Prepare the mutton seekh kebabs by mixing 500 grams of minced mutton with 1 finely chopped onion, 2 tablespoons of ginger-garlic paste, 1/2 cup of chopped coriander leaves, 1/2 cup of chopped mint leaves, 2 finely chopped green chilies, 1 teaspoon of garam masala, 1 teaspoon of red chili powder, 1/2 teaspoon of turmeric powder, salt to taste, and 1 tablespoon of oil. Mix well and refrigerate for 30 minutes.
Divide the marinated mutton mixture into equal portions and shape them into long kebabs.

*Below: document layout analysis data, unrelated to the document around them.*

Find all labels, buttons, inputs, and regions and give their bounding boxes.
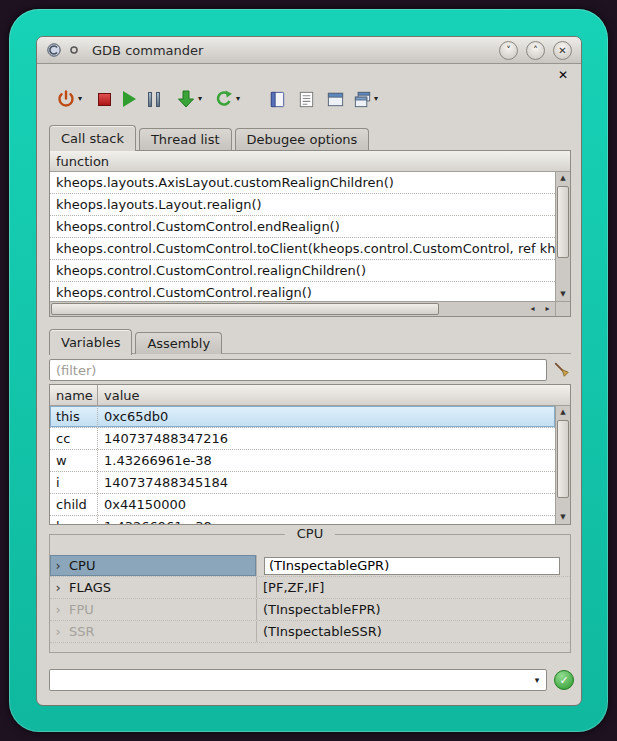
- variable-value: 140737488347216: [98, 428, 555, 449]
- variable-name: child: [50, 494, 98, 515]
- variable-row[interactable]: i 140737488345184: [50, 472, 555, 494]
- cpu-row[interactable]: › FPU (TInspectableFPR): [50, 599, 570, 621]
- tab-variables[interactable]: Variables: [49, 329, 132, 355]
- cpu-row-value-cell: (TInspectableFPR): [256, 599, 570, 620]
- variable-name: w: [50, 450, 98, 471]
- maximize-button[interactable]: ˄: [526, 41, 545, 60]
- send-command-button[interactable]: ✓: [554, 670, 574, 690]
- variable-name: i: [50, 472, 98, 493]
- cpu-row-name-cell[interactable]: › CPU: [50, 555, 256, 576]
- clear-filter-button[interactable]: [551, 358, 573, 382]
- memory-view-button[interactable]: [325, 89, 346, 110]
- scroll-left-icon[interactable]: ◂: [525, 302, 540, 316]
- list-icon: [297, 90, 316, 109]
- filter-input[interactable]: [49, 359, 547, 381]
- chevron-down-icon[interactable]: ▾: [78, 95, 82, 103]
- combobox-dropdown-icon[interactable]: ▾: [528, 675, 546, 685]
- pause-button[interactable]: [147, 91, 161, 108]
- scrollbar-thumb[interactable]: [557, 186, 569, 258]
- list-button[interactable]: [296, 89, 317, 110]
- window-icon: [326, 90, 345, 109]
- cpu-row[interactable]: › FLAGS [PF,ZF,IF]: [50, 577, 570, 599]
- cascade-windows-icon: [353, 90, 372, 109]
- variable-row[interactable]: b 1.43266961e-38: [50, 516, 555, 524]
- step-down-icon: [176, 89, 196, 109]
- titlebar-buttons: ˅ ˄ ✕: [499, 41, 572, 60]
- callstack-row[interactable]: kheops.control.CustomControl.realignChil…: [50, 260, 555, 282]
- variables-list: this 0xc65db0 cc 140737488347216 w 1.432…: [50, 406, 555, 524]
- gdb-command-input[interactable]: [50, 673, 528, 688]
- scrollbar-thumb[interactable]: [557, 420, 569, 498]
- register-group-value: [PF,ZF,IF]: [263, 580, 324, 595]
- stop-icon: [98, 93, 111, 106]
- document-button[interactable]: [267, 89, 288, 110]
- power-button[interactable]: ▾: [55, 88, 83, 110]
- variables-vertical-scrollbar[interactable]: ▲ ▼: [555, 406, 570, 524]
- variable-row[interactable]: this 0xc65db0: [50, 406, 555, 428]
- cpu-row-value-cell: [256, 555, 570, 576]
- app-icon: [46, 42, 62, 58]
- variable-name: b: [50, 516, 98, 524]
- register-group-value: (TInspectableFPR): [263, 602, 381, 617]
- variable-row[interactable]: child 0x44150000: [50, 494, 555, 516]
- dock-close-button[interactable]: ✕: [558, 68, 568, 82]
- callstack-horizontal-scrollbar[interactable]: ◂ ▸: [50, 301, 555, 316]
- callstack-row[interactable]: kheops.layouts.Layout.realign(): [50, 194, 555, 216]
- window-menu-icon[interactable]: [69, 45, 79, 55]
- expander-icon[interactable]: ›: [50, 580, 66, 595]
- tab-debugee-options[interactable]: Debugee options: [235, 128, 370, 150]
- cpu-groupbox: CPU › CPU › FLAGS [PF,ZF,IF]: [49, 534, 571, 653]
- callstack-row[interactable]: kheops.layouts.AxisLayout.customRealignC…: [50, 172, 555, 194]
- scrollbar-corner: [555, 301, 570, 316]
- gdb-command-combobox[interactable]: ▾: [49, 669, 547, 691]
- variables-panel: name value this 0xc65db0 cc 140737488347…: [49, 384, 571, 525]
- register-value-editor[interactable]: [264, 557, 560, 575]
- callstack-vertical-scrollbar[interactable]: ▲ ▼: [555, 172, 570, 301]
- scroll-right-icon[interactable]: ▸: [540, 302, 555, 316]
- windows-button[interactable]: ▾: [352, 89, 379, 110]
- stop-button[interactable]: [97, 92, 112, 107]
- tab-call-stack[interactable]: Call stack: [49, 125, 136, 151]
- tab-thread-list[interactable]: Thread list: [139, 128, 232, 150]
- function-column-header[interactable]: function: [50, 151, 109, 171]
- shade-button[interactable]: ˅: [499, 41, 518, 60]
- cpu-row-name-cell[interactable]: › FLAGS: [50, 577, 256, 598]
- callstack-column-header[interactable]: function: [50, 151, 570, 172]
- chevron-down-icon[interactable]: ▾: [236, 95, 240, 103]
- close-button[interactable]: ✕: [553, 41, 572, 60]
- expander-icon[interactable]: ›: [50, 602, 66, 617]
- variables-column-header: name value: [50, 385, 570, 406]
- tab-assembly[interactable]: Assembly: [135, 332, 222, 354]
- cpu-row-value-cell: [PF,ZF,IF]: [256, 577, 570, 598]
- chevron-down-icon[interactable]: ▾: [198, 95, 202, 103]
- cpu-groupbox-title: CPU: [285, 526, 335, 541]
- cpu-row-name-cell[interactable]: › FPU: [50, 599, 256, 620]
- variable-row[interactable]: cc 140737488347216: [50, 428, 555, 450]
- expander-icon[interactable]: ›: [50, 624, 66, 639]
- step-button[interactable]: ▾: [175, 88, 203, 110]
- step-over-button[interactable]: ▾: [213, 88, 241, 110]
- scroll-up-icon[interactable]: ▲: [556, 172, 570, 185]
- cpu-row[interactable]: › SSR (TInspectableSSR): [50, 621, 570, 643]
- cpu-row[interactable]: › CPU: [50, 555, 570, 577]
- name-column-header[interactable]: name: [50, 385, 98, 405]
- cpu-row-value-cell: (TInspectableSSR): [256, 621, 570, 642]
- callstack-row[interactable]: kheops.control.CustomControl.toClient(kh…: [50, 238, 555, 260]
- run-button[interactable]: [122, 90, 137, 108]
- variable-value: 0x44150000: [98, 494, 555, 515]
- gdb-commander-window: GDB commander ˅ ˄ ✕ ✕ ▾ ▾: [36, 36, 582, 706]
- scrollbar-thumb[interactable]: [51, 303, 439, 315]
- callstack-row[interactable]: kheops.control.CustomControl.realign(): [50, 282, 555, 301]
- value-column-header[interactable]: value: [98, 385, 570, 405]
- variable-value: 140737488345184: [98, 472, 555, 493]
- expander-icon[interactable]: ›: [50, 558, 66, 573]
- call-stack-panel: function kheops.layouts.AxisLayout.custo…: [49, 150, 571, 317]
- callstack-row[interactable]: kheops.control.CustomControl.endRealign(…: [50, 216, 555, 238]
- chevron-down-icon[interactable]: ▾: [374, 95, 378, 103]
- scroll-down-icon[interactable]: ▼: [556, 288, 570, 301]
- cpu-row-name-cell[interactable]: › SSR: [50, 621, 256, 642]
- scroll-up-icon[interactable]: ▲: [556, 406, 570, 419]
- scroll-down-icon[interactable]: ▼: [556, 511, 570, 524]
- variable-row[interactable]: w 1.43266961e-38: [50, 450, 555, 472]
- titlebar[interactable]: GDB commander ˅ ˄ ✕: [37, 37, 581, 64]
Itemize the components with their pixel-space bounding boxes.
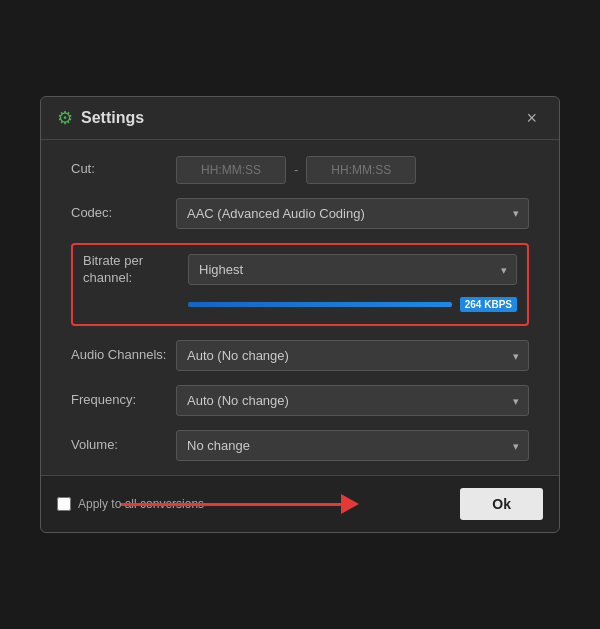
codec-select[interactable]: AAC (Advanced Audio Coding) MP3 OGG WAV … xyxy=(176,198,529,229)
apply-all-label[interactable]: Apply to all conversions xyxy=(57,497,204,511)
cut-row: Cut: - xyxy=(71,156,529,184)
volume-label: Volume: xyxy=(71,437,176,454)
apply-all-checkbox[interactable] xyxy=(57,497,71,511)
close-button[interactable]: × xyxy=(520,107,543,129)
bitrate-select-wrapper: Highest 320 kbps 256 kbps 192 kbps 128 k… xyxy=(188,254,517,285)
frequency-select[interactable]: Auto (No change) 44100 Hz 48000 Hz 22050… xyxy=(176,385,529,416)
volume-row: Volume: No change +10% +20% -10% -20% ▾ xyxy=(71,430,529,461)
bitrate-slider-row: 264 KBPS xyxy=(188,294,517,314)
form-content: Cut: - Codec: AAC (Advanced Audio Coding… xyxy=(41,140,559,462)
audio-channels-label: Audio Channels: xyxy=(71,347,176,364)
bitrate-select[interactable]: Highest 320 kbps 256 kbps 192 kbps 128 k… xyxy=(188,254,517,285)
cut-dash: - xyxy=(294,162,298,177)
title-bar: ⚙ Settings × xyxy=(41,97,559,140)
cut-start-input[interactable] xyxy=(176,156,286,184)
footer: Apply to all conversions Ok xyxy=(41,475,559,532)
title-left: ⚙ Settings xyxy=(57,107,144,129)
bitrate-slider-track xyxy=(188,302,452,307)
kbps-badge: 264 KBPS xyxy=(460,297,517,312)
audio-channels-select-wrapper: Auto (No change) Mono Stereo ▾ xyxy=(176,340,529,371)
volume-select[interactable]: No change +10% +20% -10% -20% xyxy=(176,430,529,461)
cut-input-group: - xyxy=(176,156,529,184)
bitrate-top-row: Bitrate per channel: Highest 320 kbps 25… xyxy=(83,253,517,287)
dialog-title: Settings xyxy=(81,109,144,127)
frequency-label: Frequency: xyxy=(71,392,176,409)
frequency-row: Frequency: Auto (No change) 44100 Hz 480… xyxy=(71,385,529,416)
bitrate-section: Bitrate per channel: Highest 320 kbps 25… xyxy=(71,243,529,327)
bitrate-slider-container[interactable] xyxy=(188,294,452,314)
arrow-head xyxy=(341,494,359,514)
audio-channels-row: Audio Channels: Auto (No change) Mono St… xyxy=(71,340,529,371)
ok-button[interactable]: Ok xyxy=(460,488,543,520)
apply-all-text: Apply to all conversions xyxy=(78,497,204,511)
bitrate-slider-fill xyxy=(188,302,452,307)
cut-end-input[interactable] xyxy=(306,156,416,184)
codec-label: Codec: xyxy=(71,205,176,222)
codec-select-wrapper: AAC (Advanced Audio Coding) MP3 OGG WAV … xyxy=(176,198,529,229)
frequency-select-wrapper: Auto (No change) 44100 Hz 48000 Hz 22050… xyxy=(176,385,529,416)
settings-dialog: ⚙ Settings × Cut: - Codec: AAC (Advanced… xyxy=(40,96,560,534)
gear-icon: ⚙ xyxy=(57,107,73,129)
cut-label: Cut: xyxy=(71,161,176,178)
audio-channels-select[interactable]: Auto (No change) Mono Stereo xyxy=(176,340,529,371)
volume-select-wrapper: No change +10% +20% -10% -20% ▾ xyxy=(176,430,529,461)
codec-row: Codec: AAC (Advanced Audio Coding) MP3 O… xyxy=(71,198,529,229)
bitrate-label: Bitrate per channel: xyxy=(83,253,188,287)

Skewer the kebabs onto metal or wooden skewers and cook them on a grill or tandoor until cooked through and slightly charred. Alternatively, you can cook them in an oven at 180°C for 20-25 minutes, turning them occasionally for even cooking.
Prepare the parathas by combining 2 cups of whole wheat flour, 1/2 teaspoon of salt, and 1 tablespoon of oil. Gradually add water and knead the dough until it is soft and pliable. Cover and let it rest for 15 minutes.
Divide the dough into equal portions and roll them out into thin, round parathas. Cook the parathas on a hot tawa or griddle, flipping them and applying oil or ghee until they are golden brown and cooked through.
Assemble the mutton seekh rolls by placing a cooked seekh kebab on a paratha, adding some sliced onions, chopped coriander leaves, and a generous drizzle of mint chutney. Roll the paratha tightly and secure it with a toothpick or foil.